21/1/2010 (7:24)  - COLLOQUIO

D'Alema: "Nichi ha fallito come leader"

Massimo D'Alema durante un incontro del Pd a Bari
   
«Da soli le elezioni si perdono. E io non ne ho persa nemmeno una»

FEDERICO GEREMICCA
INVIATO A BARI


La prima questione da dirimere, arrivando a Bari e avendo la fortuna di ritrovarsi faccia a faccia con Massimo D’Alema, è decidere se dar spazio alle divertenti divagazioni dell’ex premier oppure provare a cominciare subito dalle cose serie. Decidere, cioè, se farsi intrattenere sull’«Elogio della cozza pelosa» - romanzo breve in forma dialettale, scritto dal parroco di Gallipoli - oppure, senza perder tempo, chiedere a D’Alema di Nichi Vendola e delle sanguinose primarie pugliesi. Si opta, alla fine, per la seconda via: e naturalmente di elogi, in tutti i sensi, non se ne sentiranno più.

Infatti, il primo gesto che fa D’Alema è prendere dalla scrivania della stanza in cui si trova uno dei manifestini di propaganda stampati da Vendola per queste primarie che lo contrappongono a Francesco Boccia. La parola chiave, in grande e maiuscolo, è SOLO: «SOLO giovani idee», «SOLO lavoro stabile», «SOLO contro tutti» (con il «tro» finale semicancellato da un tratto di penna). «E’ una propaganda micidiale - annota l’ex premier -. Autolesionista. Non è da soli che si vincono le elezioni: da soli si perdono. Ma questo, a Nichi, pare non importare più nulla: noi siamo nelle primarie per battere la destra, lui è nelle primarie per battere noi del Pd».

I toni sono forti, e ce ne saranno di più forti ancora. Del resto, se per i democratici la posta in palio in Puglia è alta, per Massimo D’Alema personalmente è altissima: perdere le elezioni dopo aver avversato la ricandidatura di Vendola in nome dell’allargamento della coalizione all’Udc, sarebbe uno scatafascio difficile da spiegare e impossibile da difendere. Ma se qualcuno immagina che questa eventualità faccia tremare i polsi all’ex presidente del Consiglio, evidentemente conosce poco D’Alema ed il suo ego incontenibile: «Io non ho mai perso un’elezione, non ho mai perso un Congresso... Aspettiamo di vedere come va a finire e poi ne riparliamo».

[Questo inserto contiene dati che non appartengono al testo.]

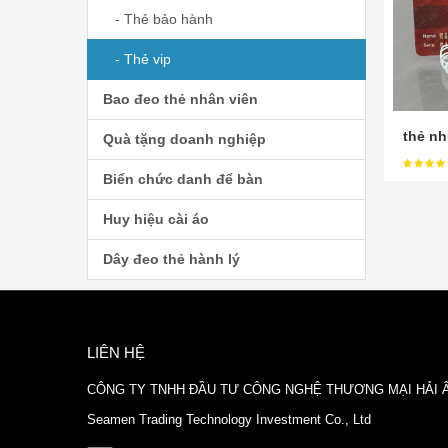
- Thẻ bảo hành
- Thẻ vip
Bao đeo thẻ nhân viên
thẻ nh
Quà tặng doanh nghiệp
Biển chức danh để bàn
Huy hiệu cài áo
Dây đeo thẻ hành lý
LIÊN HỆ
CÔNG TY TNHH ĐẦU TƯ CÔNG NGHỆ THƯƠNG MẠI HẢI 
Seamen Trading Technology Investment Co., Ltd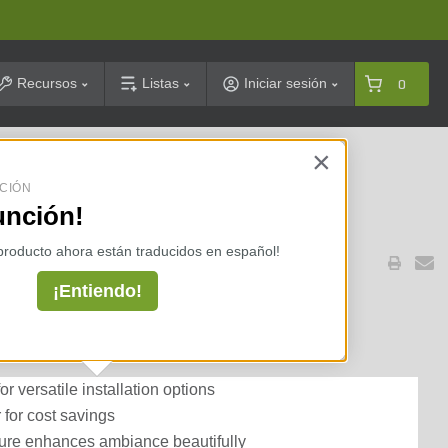
arch
Recursos
Listas
Iniciar sesión
0
×
celarias ⇢
CIÓN
unción!
 producto ahora están traducidos en español!
1-308W
¡Entiendo!
Wedge 2.5W 250 Lumen
 versatile installation options
 for cost savings
ure enhances ambiance beautifully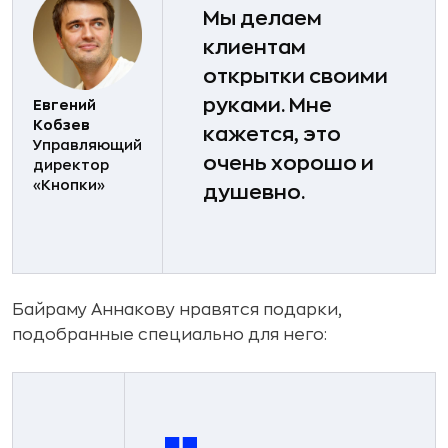
Мы делаем
клиентам
открытки своими
руками. Мне
Евгений
Кобзев
кажется, это
Управляющий
очень хорошо и
директор
«Кнопки»
душевно.
Байраму Аннакову нравятся подарки,
подобранные специально для него: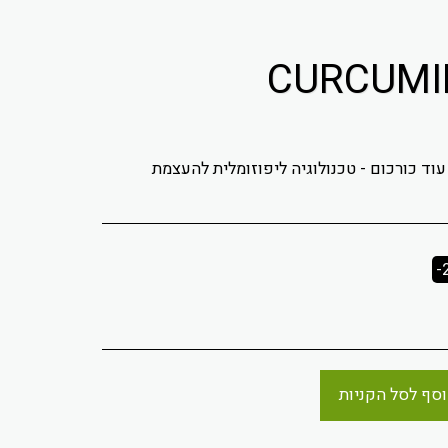
וד כורכום - טכנולוגיה ליפוזומלית להעצמת
-
סף לסל הקניות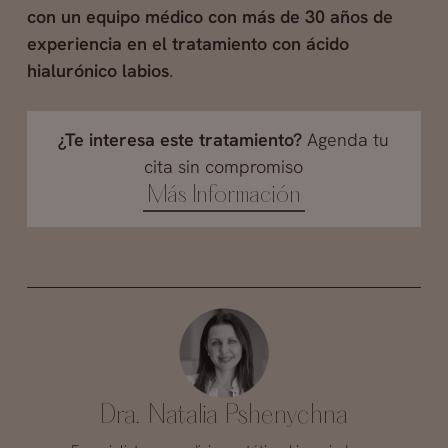
con un equipo médico con más de 30 años de
experiencia en el tratamiento con ácido
hialurónico labios
.
¿Te interesa este tratamiento?
Agenda tu
cita sin compromiso
Más Información
Dra. Natalia Pshenychna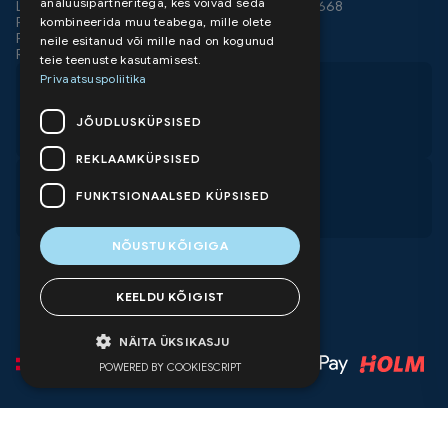
analüüsipartneritega, kes võivad seda
LHV SWIFT LHVBEE22 IBAN EE517700771002591668
ProAir 2026
kombineerida muu teabega, mille olete
ProAir OÜ
neile esitanud või mille nad on kogunud
Reg. Nr. 14265222
teie teenuste kasutamisest.
Privaatsuspoliitika
+372 5332 2258
+372 5670 4022
JÕUDLUSKÜPSISED
info@proair.ee
REKLAAMKÜPSISED
E-R 9.00-17.00
FUNKTSIONAALSED KÜPSISED
Kuma tee 4, Peetri, Estonia
NÕUSTU KÕIGIGA
KEELDU KÕIGIST
NÄITA ÜKSIKASJU
POWERED BY COOKIESCRIPT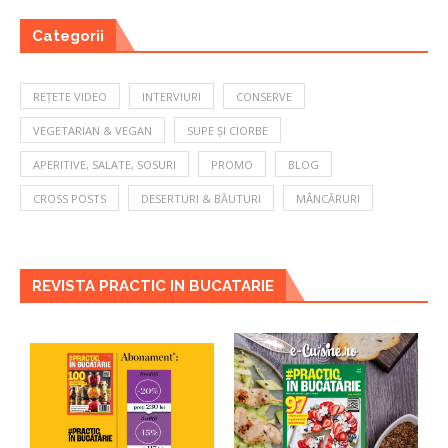
Categorii
REȚETE VIDEO
INTERVIURI
CONSERVE
VEGETARIAN & VEGAN
SUPE ȘI CIORBE
APERITIVE, SALATE, SOSURI
PROMO
BLOG
CROSS POSTS
DESERTURI & BĂUTURI
MÂNCĂRURI
REVISTA PRACTIC IN BUCATARIE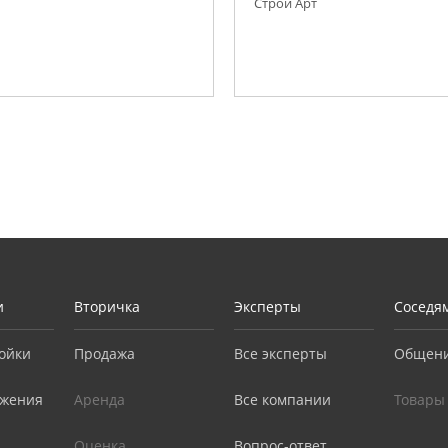
Строй Арт
и
Вторичка
Эксперты
Соседя
ойки
Продажа
Все эксперты
Общен
жения
Аренда
Все компании
Товары
Оценка
Вопрос-ответ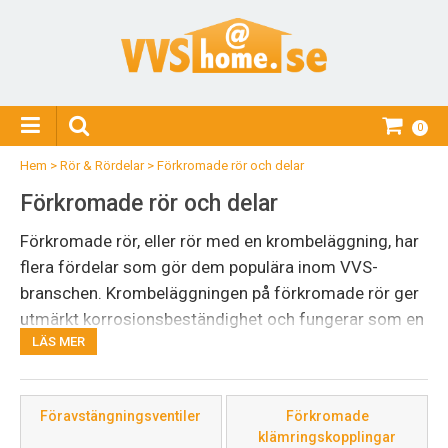
0
Hem
>
Rör & Rördelar
>
Förkromade rör och delar
Förkromade rör och delar
Förkromade rör, eller rör med en krombeläggning, har
flera fördelar som gör dem populära inom VVS-
branschen. Krombeläggningen på förkromade rör ger
utmärkt korrosionsbeständighet och fungerar som en
LÄS MER
skyddsbarriär som förhindrar att vattnet eller andra
kemikalier kommer i direkt kontakt med det
underliggande rörmaterialet, vilket minskar risken för
Föravstängningsventiler
Förkromade
korrosion och rostbildning.
klämringskopplingar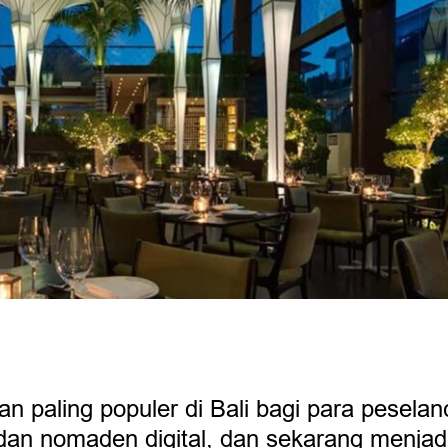
n paling populer di Bali bagi para peselan
 dan nomaden digital, dan sekarang menjad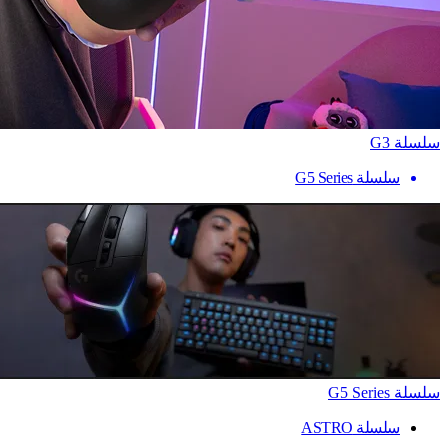
سلسلة G3
سلسلة G5 Series
سلسلة G5 Series
سلسلة ASTRO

E dunque, ventre a terra per città e paesini pugliesi, per tentare di centrare il primo e non facile obiettivo: far sì che Boccia batta Vendola nelle primarie di domenica prossima. Cosa tutt’altro che facile, e non solo perchè il Pd fatica a mobilitarsi e sconta una fronda pro-Nichi al suo interno: ma anche per la radicata popolarità del governatore che, proprio come D’Alema, qui si gioca un pezzo non irrilevante del suo futuro politico. E pensare che proprio sul «giovane» Nichi, non troppo tempo fa, l’ex premier fece un importante investimento politico, scommettendo che dalla scissione di Rifondazione potesse nascere un nuovo partito della sinistra meno «radicale» e più affidabile sul piano della responsabilità di governo.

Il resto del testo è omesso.